Historian and author
6 p.m. Thursday, March 22, 2018
'Remembering and Forgetting War: Politics and Memory in Putin’s Russia'
Dr. Karen Petrone, Arts & Sciences Distinguished Professor and Chair of the Department of History at the University of Kentucky, will be speaking as part of the 100th anniversary of World War I and the Russian Revolution. March 2018 marks a century since the signing of the Brest-Litovsk Treaty, which ended the war on the Eastern Front between Russia and Germany.
She will present at 6 p.m., Thursday, March 22, at the Alumni House. A reception will follow. The event is open to everyone.
The context of Dr. Petrone's speech: The memory of a nation’s participation in war is always and ever contested. This phenomenon is especially true in contemporary Russia where growing trends of militarism and nationalism are confronted by the complicated Soviet legacies of the Second World War and the Imperial legacies of the First World War, Russian Revolution, and Civil War. Attempts to frame Soviet and Russian wars as heroic, manly, and national endeavors must come to terms both with rapidly changing political environments and the grim realities of 20th century warfare.
Poetry, the Stranger series:
Featuring scholars of poetry
- March 19, 2018: Leah Middlebrook, University of Oregon, Alumni House, 4:30 p.m.
- April 12, 2018: Edward Hirsch, Eccles Conference Center auditorium, 4:30 p.m.
Leah Middlebrook: Associate professor of comparative literature and Romance languages at the University of Oregon. She is the author of Imperial Lyric: New Poetry and New Subjects in Early Modern Spain.
Ed Hirsch: Celebrated author of nine books of poetry. He is also the author of A Poet's Glossary, a complete compendium of poetry terms and the author of the bestseller about poetry, How to Read a Poem and Fall in Love with Poetry.
Hirsch is an international advocate for poetry and serves as a chancellor of the Academy of American Poets. He taught creative writing at Wayne State University and the University of Houston and is now president of the John Simon Guggenheim Memorial Foundation, which offers fellowships to those engaged in any field of knowledge and creation of the arts.
Many thanks to the earlier speakers in this series:
Oct. 30, 2017: Christina Karageorgou-Bastea, an associate professor of Spanish at Vanderbilt University. She is the author of Arquitectónica de voces: Federico García Lorca y el Poema del cante jondo (El Colegio de México, 2008)

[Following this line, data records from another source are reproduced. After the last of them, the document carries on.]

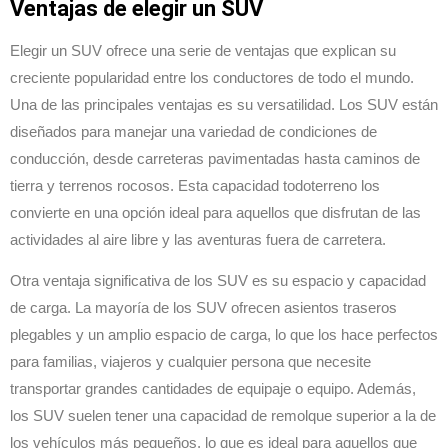
Ventajas de elegir un SUV
Elegir un SUV ofrece una serie de ventajas que explican su
creciente popularidad entre los conductores de todo el mundo.
Una de las principales ventajas es su versatilidad. Los SUV están
diseñados para manejar una variedad de condiciones de
conducción, desde carreteras pavimentadas hasta caminos de
tierra y terrenos rocosos. Esta capacidad todoterreno los
convierte en una opción ideal para aquellos que disfrutan de las
actividades al aire libre y las aventuras fuera de carretera.
Otra ventaja significativa de los SUV es su espacio y capacidad
de carga. La mayoría de los SUV ofrecen asientos traseros
plegables y un amplio espacio de carga, lo que los hace perfectos
para familias, viajeros y cualquier persona que necesite
transportar grandes cantidades de equipaje o equipo. Además,
los SUV suelen tener una capacidad de remolque superior a la de
los vehículos más pequeños, lo que es ideal para aquellos que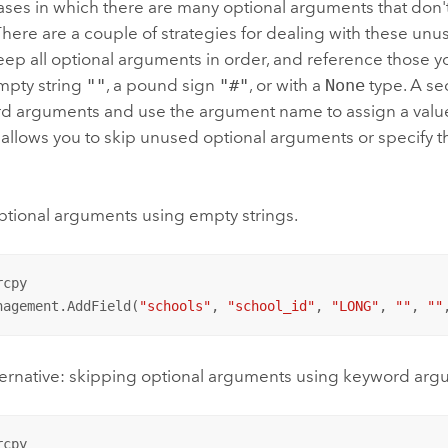
ases in which there are many optional arguments that don'
There are a couple of strategies for dealing with these un
eep all optional arguments in order, and reference those 
mpty string
""
, a pound sign
"#"
, or with a
None
type. A se
d arguments and use the argument name to assign a valu
llows you to skip unused optional arguments or specify th
ptional arguments using empty strings.
cpy

nagement.AddField(
"schools"
, 
"school_id"
, 
"LONG"
, 
""
, 
""
lternative: skipping optional arguments using keyword arg
cpy
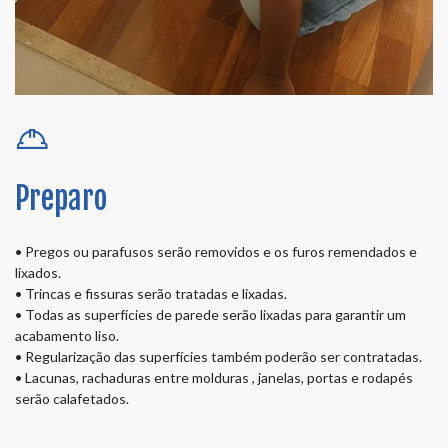
Preparo
• Pregos ou parafusos serão removidos e os furos remendados e
lixados.
• Trincas e fissuras serão tratadas e lixadas.
• Todas as superfícies de parede serão lixadas para garantir um
acabamento liso.
• Regularização das superfícies também poderão ser contratadas.
• Lacunas, rachaduras entre molduras , janelas, portas e rodapés
serão calafetados.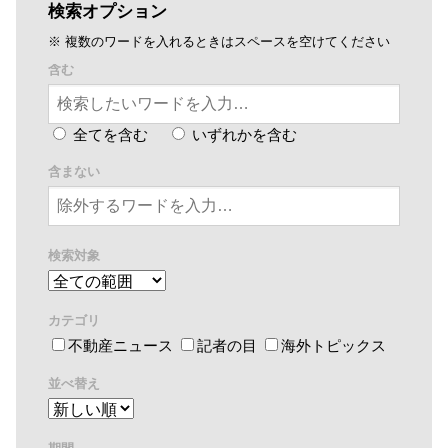
検索オプション
※ 複数のワードを入れるときはスペースを空けてください
含む
全てを含む
いずれかを含む
含まない
検索対象
カテゴリ
不動産ニュース
記者の目
海外トピックス
並べ替え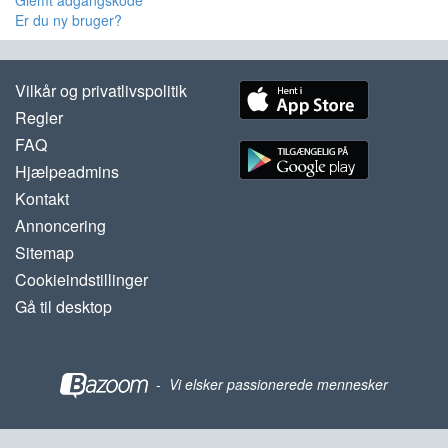
Glemt adgangskode
Er du ny bruger?
Vilkår og privatlivspolitik
Regler
FAQ
Hjælpeadmins
Kontakt
Annoncering
Sitemap
Cookieindstillinger
Gå til desktop
-
Vi elsker passionerede mennesker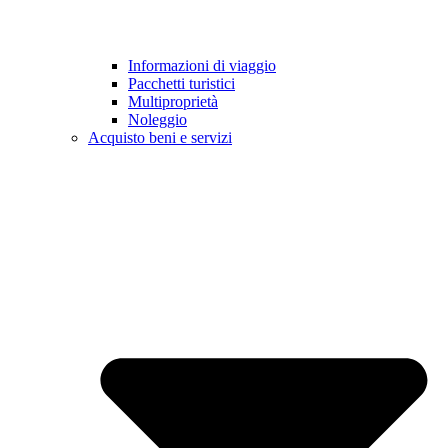
Informazioni di viaggio
Pacchetti turistici
Multiproprietà
Noleggio
Acquisto beni e servizi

Dec. 4, 2017 : Daniel Aguirre Oteiza, an assistant professor of Romance Languages and Literatures (Spanish) at Harvard University. Among his translations are works by John Ashbery, Samuel Beckett, Wallace Stevens, and W. B. Yeats. His second book El canto de la desaparición: memoria, historia y testimonio en la poesía de Antonio Gamoneda appeared in 2015. His forthcoming book is titled This Ghostly Poetry: Spanish Republican Exiles between Literary History and Poetic Memory.
2017-18 Tanner Talks series presents
The College of Humanities and Social Sciences has an informative and timely schedule of talks for the 2017-18 Tanner Talks series. CHaSS is very appreciative of the funding by the O.C. Tanner Foundation that allows us to invite scholars and writers from across the country to speak on campus and mix one-on-one with our students.